--- START ---

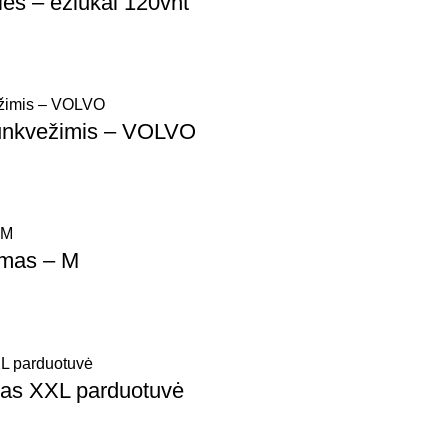
lės – ežiukai 120vnt
 sunkvežimis – VOLVO
lmas – M
anas XXL parduotuvė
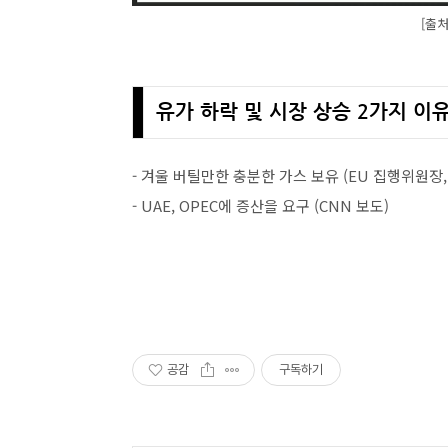
[출
유가 하락 및 시장 상승 2가지 이
- 겨울 버틸만한 충분한 가스 보유 (EU 집행위원장, Urs
- UAE, OPEC에 증산을 요구 (CNN 보도)
공감
구독하기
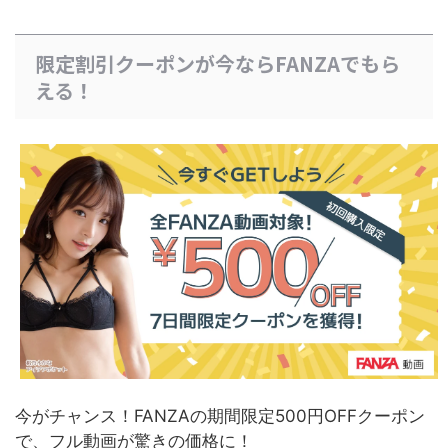
限定割引クーポンが今ならFANZAでもら
える！
今がチャンス！FANZAの期間限定500円OFFクーポン
で、フル動画が驚きの価格に！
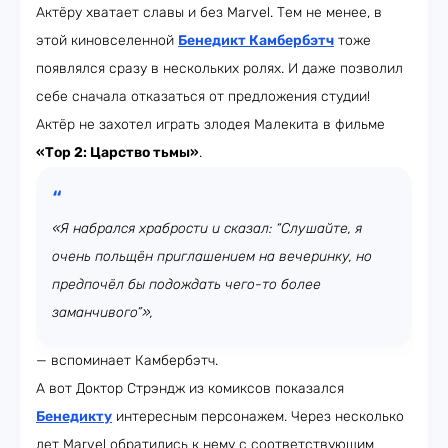
Актёру хватает славы и без Marvel. Тем не менее, в
этой киновселенной
Бенедикт Камбербэтч
тоже
появлялся сразу в нескольких ролях. И даже позволил
себе сначала отказаться от предложения студии!
Актёр не захотел играть злодея Малекита в фильме
«Тор 2: Царство тьмы»
.
«Я набрался храбрости и сказал: “Слушайте, я
очень польщён приглашением на вечеринку, но
предпочёл бы подождать чего-то более
заманчивого”»,
— вспоминает Камбербэтч.
А вот Доктор Стрэндж из комиксов показался
Бенедикту
интересным персонажем. Через несколько
лет Marvel обратились к нему с соответствующим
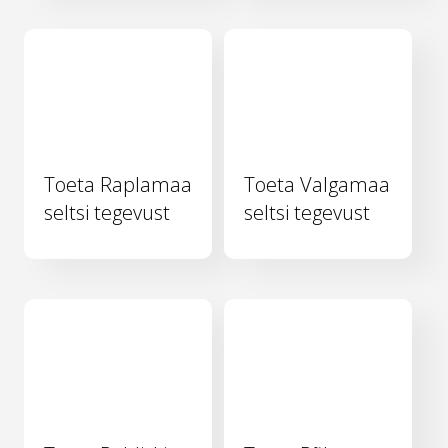
Toeta Raplamaa
Toeta Valgamaa
seltsi tegevust
seltsi tegevust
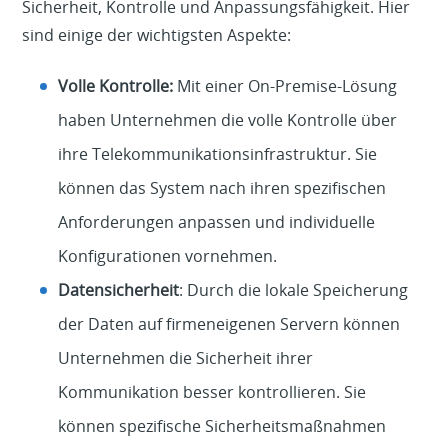
Sicherheit, Kontrolle und Anpassungsfähigkeit. Hier
sind einige der wichtigsten Aspekte:
Volle Kontrolle:
Mit einer On-Premise-Lösung
haben Unternehmen die volle Kontrolle über
ihre Telekommunikationsinfrastruktur. Sie
können das System nach ihren spezifischen
Anforderungen anpassen und individuelle
Konfigurationen vornehmen.
Datensicherheit
: Durch die lokale Speicherung
der Daten auf firmeneigenen Servern können
Unternehmen die Sicherheit ihrer
Kommunikation besser kontrollieren. Sie
können spezifische Sicherheitsmaßnahmen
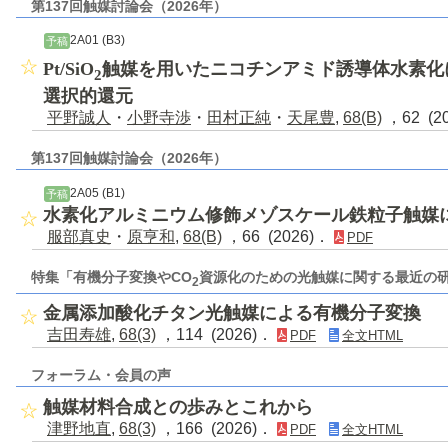
第137回触媒討論会（2026年）
2A01 (B3)
予稿
Pt/SiO
触媒を用いたニコチンアミド誘導体水素化
2
選択的還元
平野誠人
・
小野寺渉
・
田村正純
・
天尾豊
,
68(B)
，62 (2
第137回触媒討論会（2026年）
2A05 (B1)
予稿
水素化アルミニウム修飾メゾスケール鉄粒子触媒
服部真史
・
原亨和
,
68(B)
，66 (2026)．
PDF
特集「有機分子変換やCO
資源化のための光触媒に関する最近の
2
金属添加酸化チタン光触媒による有機分子変換
吉田寿雄
,
68(3)
，114 (2026)．
PDF
全文HTML
フォーラム・会員の声
触媒材料合成との歩みとこれから
津野地直
,
68(3)
，166 (2026)．
PDF
全文HTML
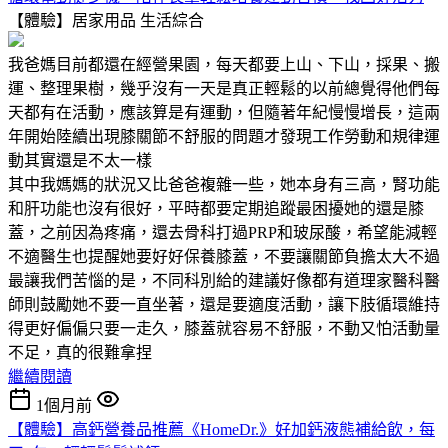
【體驗】居家用品
生活綜合
我爸媽目前都還在經營果園，每天都要上山、下山，採果、搬
運、整理果樹，幾乎沒有一天是真正輕鬆的以前總覺得他們每
天都有在活動，應該算是有運動，但隨著年紀慢慢增長，這兩
年開始陸續出現膝關節不舒服的問題才發現工作勞動和規律運
動其實還是不太一樣
其中我媽媽的狀況又比爸爸複雜一些，她本身有三高，腎功能
和肝功能也沒有很好，平時都要定期追蹤最困擾她的還是膝
蓋，之前因為疼痛，還去骨科打過PRP和玻尿酸，希望能減輕
不適醫生也提醒她要好好保養膝蓋，不要讓關節負擔太大不過
最讓我們苦惱的是，不同科別給的建議好像都有道理家醫科醫
師則鼓勵她不要一直坐著，還是要適度活動，讓下肢循環維持
得更好偏偏只要一走久，膝蓋就容易不舒服，不動又怕活動量
不足，真的很難拿捏
繼續閱讀
1個月前
【體驗】高鈣營養品推薦《HomeDr.》好加鈣液態補給飲，每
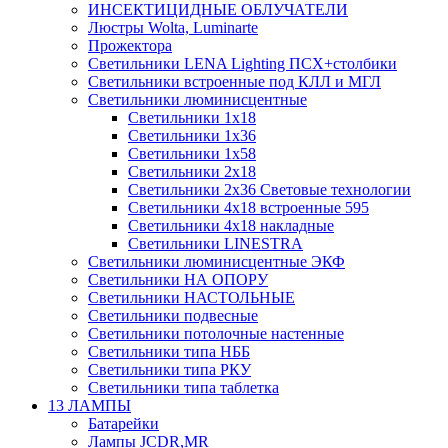
ИНСЕКТИЦИДНЫЕ ОБЛУЧАТЕЛИ
Люстры Wolta, Luminarte
Прожектора
Светильники LENA Lighting ПСХ+столбики
Светильники встроенные под КЛЛ и МГЛ
Светильники люминисцентные
Светильники 1х18
Светильники 1х36
Светильники 1х58
Светильники 2х18
Светильники 2х36 Световые технологии
Светильники 4х18 встроенные 595
Светильники 4х18 накладные
Светильники LINESTRA
Светильники люминисцентные ЭКФ
Светильники НА ОПОРУ
Светильники НАСТОЛЬНЫЕ
Светильники подвесные
Светильники потолочные настенные
Светильники типа НББ
Светильники типа РКУ
Светильники типа таблетка
13 ЛАМПЫ
Батарейки
Лампы JCDR,MR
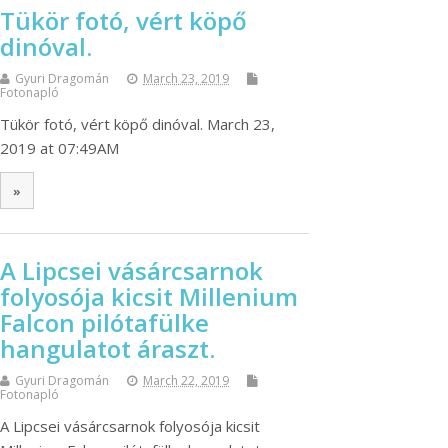
Tükör fotó, vért köpő
dinóval.
Gyuri Dragomán
March 23, 2019
Fotonapló
Tükör fotó, vért köpő dinóval. March 23,
2019 at 07:49AM
»
A Lipcsei vásárcsarnok
folyosója kicsit Millenium
Falcon pilótafülke
hangulatot áraszt.
Gyuri Dragomán
March 22, 2019
Fotonapló
A Lipcsei vásárcsarnok folyosója kicsit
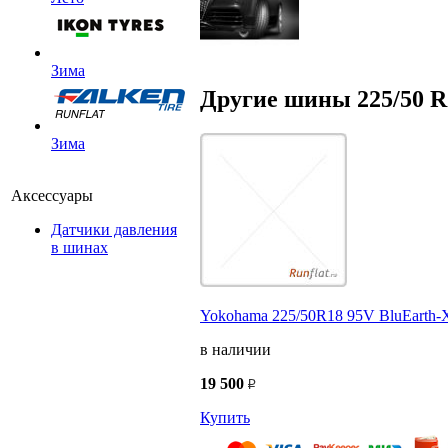
Зима
Другие шины 225/50 R
Зима
Аксессуары
Датчики давления
в шинах
Yokohama 225/50R18 95V BluEarth-
в наличии
19 500
Купить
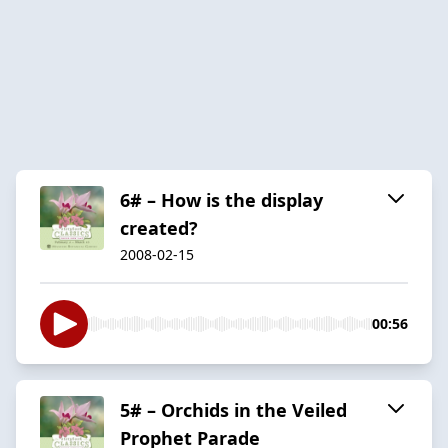
6# – How is the display
created?
2008-02-15
00:56
5# – Orchids in the Veiled
Prophet Parade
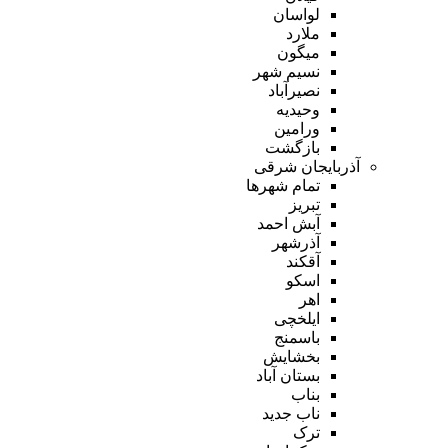
لواسان
ملارد
میگون
نسیم شهر
نصیرآباد
وحیدیه
ورامین
بازگشت
آذربایجان شرقی
تمام شهر‌ها
تبریز
آبش احمد
آذرشهر
آقکند
اسکو
اهر
ایلخچی
باسمنج
بخشایش
بستان آباد
بناب
ناب جدید
ترک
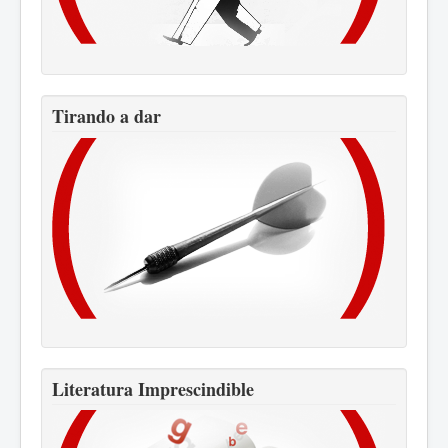
Tirando a dar
Literatura Imprescindible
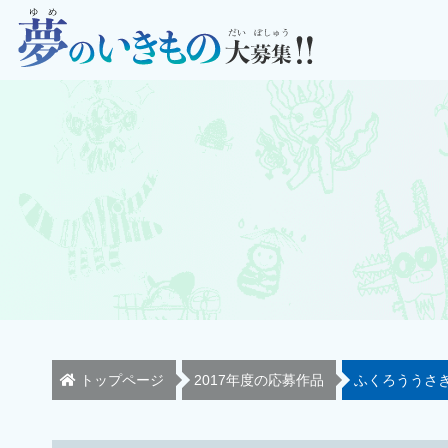
トップページ
2017年度の応募作品
ふくろううさ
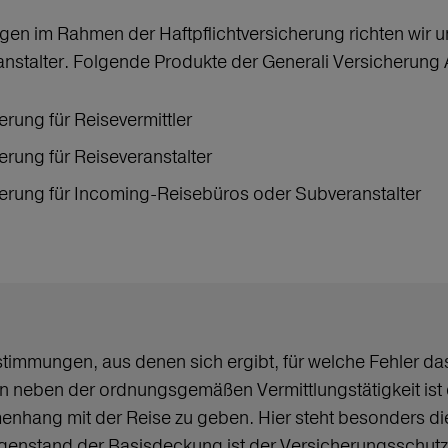
gen im Rahmen der Haftpflichtversicherung richten wir
anstalter. Folgende Produkte der Generali Versicherung 
erung für Reisevermittler
herung für Reiseveranstalter
herung für Incoming-Reisebüros oder Subveranstalter
stimmungen, aus denen sich ergibt, für welche Fehler da
 neben der ordnungsgemäßen Vermittlungstätigkeit ist 
ang mit der Reise zu geben. Hier steht besonders die I
Gegenstand der Basisdeckung ist der Versicherungsschutz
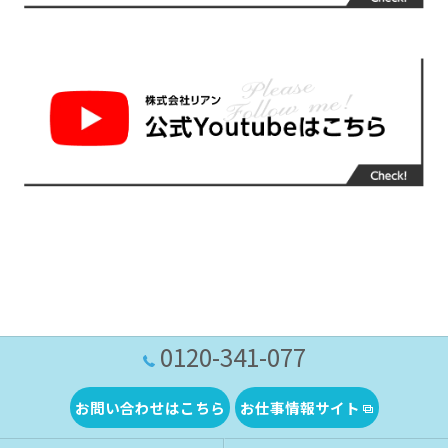
0120-341-077
お問い合わせはこちら
お仕事情報サイト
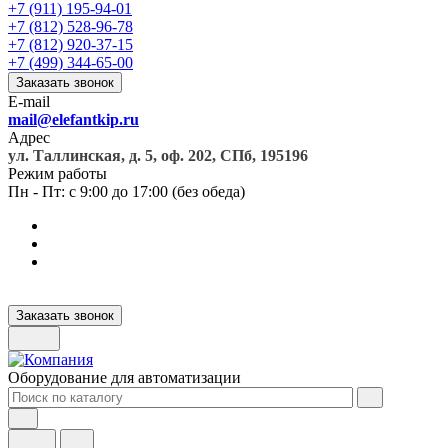
+7 (911) 195-94-01
+7 (812) 528-96-78
+7 (812) 920-37-15
+7 (499) 344-65-00
Заказать звонок
E-mail
mail@elefantkip.ru
Адрес
ул. Таллинская, д. 5, оф. 202, СПб, 195196
Режим работы
Пн - Пт: с 9:00 до 17:00 (без обеда)
Заказать звонок
Оборудование для автоматизации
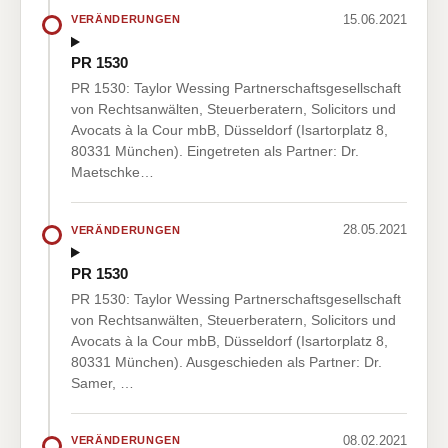
15.06.2021
VERÄNDERUNGEN
PR 1530
PR 1530: Taylor Wessing Partnerschaftsgesellschaft
von Rechtsanwälten, Steuerberatern, Solicitors und
Avocats à la Cour mbB, Düsseldorf (Isartorplatz 8,
80331 München). Eingetreten als Partner: Dr.
Maetschke…
28.05.2021
VERÄNDERUNGEN
PR 1530
PR 1530: Taylor Wessing Partnerschaftsgesellschaft
von Rechtsanwälten, Steuerberatern, Solicitors und
Avocats à la Cour mbB, Düsseldorf (Isartorplatz 8,
80331 München). Ausgeschieden als Partner: Dr.
Samer, …
08.02.2021
VERÄNDERUNGEN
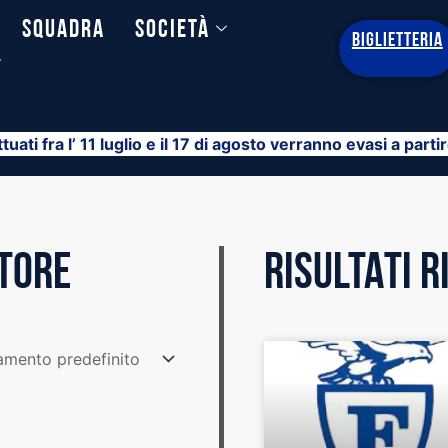
Squadra
Società
BIGLIETTERIA
y
ttuati fra l’ 11 luglio e il 17 di agosto verranno evasi a part
STORE
RISULTATI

--- END ---

▶ What to produce:
Lines containing the word "люминисцентные" are to be tallied across the entries above; give only the resulting count.

▶ Worked solution:
2